Diniz mostrou tranquilidade para tratar de temas sensíveis, como o transfer ban e a necessidade de vendas, além de explicar com franqueza os limites do trabalho no curto período de treinos.
Intensidade no primeiro tempo, controle no segundo
O treinador avaliou que o Corinthians soube impor seu jogo na etapa inicial, mas viu o ritmo cair naturalmente na segunda metade. Para ele, a pressão alta funcionou como ferramenta tática, ainda que o time não tenha conseguido mantê-la por 90 minutos.
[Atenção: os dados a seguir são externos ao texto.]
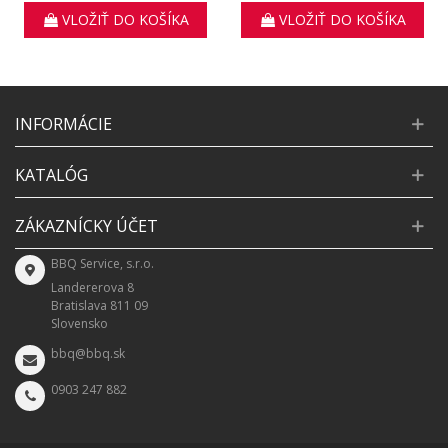
VLOŽIŤ DO KOŠÍKA
VLOŽIŤ DO KOŠÍKA
INFORMÁCIE
KATALÓG
ZÁKAZNÍCKY ÚČET
BBQ Service, s.r.o.
Landererova 8
Bratislava 811 09
Slovensko
bbq@bbq.sk
0903 247 882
“A pressão é uma espécie de controle tático. No segundo tempo não tivemos intensidade, mas soubemos controlar bem na marcação. Apesar disso, não foi o controle que a gente esperava”, afirmou.
Diniz ponderou que a queda era previsível, especialmente pelo longo período sem jogos oficiais. “Era previsível baixar o ritmo, mas não era o que a gente queria. Queria que eles tivessem a intensidade mais alta. Mas, como é o primeiro jogo depois de dois meses, é normal ter acomodação e também o desgaste”, completou.
Intertemporada: “Não dá para fazer mágica”
O comandante foi enfático ao rebater críticas sobre o aproveitamento dos 25 dias de paralisação. Para ele, a imprensa superestima o tempo disponível para ajustes táticos e físicos.
“As pessoas da imprensa veem 25 dias e acham que dá tempo de fazer muita coisa, mas não é bem assim”, disparou.
Diniz explicou que a verdadeira pré-temporada ocorreu quando assumiu o clube. “A minha grande pré-temporada foi quando eu cheguei. A gente ficou 60 dias sem jogar, contando as férias. Quando voltamos, exames laboratoriais, testes físicos e, após resgatar a parte física, começamos a trabalhar a parte tática na semana passada. Não dá para fazer mágica”, desabafou.
Situação financeira e transfer ban
O técnico confirmou que está em sintonia com a diretoria sobre a necessidade de vendas. O Corinthians tem uma meta orçamentária de R$ 150 milhões com negociações nesta janela.
“Estamos muito alinhados eu e a diretoria. Sei que o time precisa vender alguém. Espero que, se for preciso, seja apenas um, com um bom valor. Mas, para mim, se pudéssemos manter todos, seria ótimo”, disse.
Sobre o transfer ban, Diniz adotou discurso cauteloso. “Em relação ao transfer ban, sabemos que a diretoria está se esforçando ao máximo para resolver a situação”, afirmou.
Gramado em fase de adaptação
O treinador avaliou positivamente as condições do novo piso da Neo Química Arena, mas fez uma ressalva técnica.
“O gramado ainda está um pouco estranho, está alto, precisa de uma compactação maior. Hoje estava em boas condições. Acreditamos que em mais alguns jogos estará apto”, explicou.
Trabalho com a base não é novidade para Fernando Diniz
Diniz garantiu que o olhar para as categorias de base não começou por causa da punição da Fifa. O trabalho já vinha sendo feito desde sua chegada ao clube.
“Em todos os lugares que trabalhei, olhei as categorias de base. Temos que ter cuidado para lançar, e isso está sendo feito desde que cheguei aqui, e não só por conta do transfer ban”, concluiu.
Com o triunfo, o Corinthians chegou aos 34 pontos e ocupa a 7ª colocação. O próximo compromisso é no domingo (26), diante do Bahia, fora de casa, pela 20ª rodada do Brasileirão.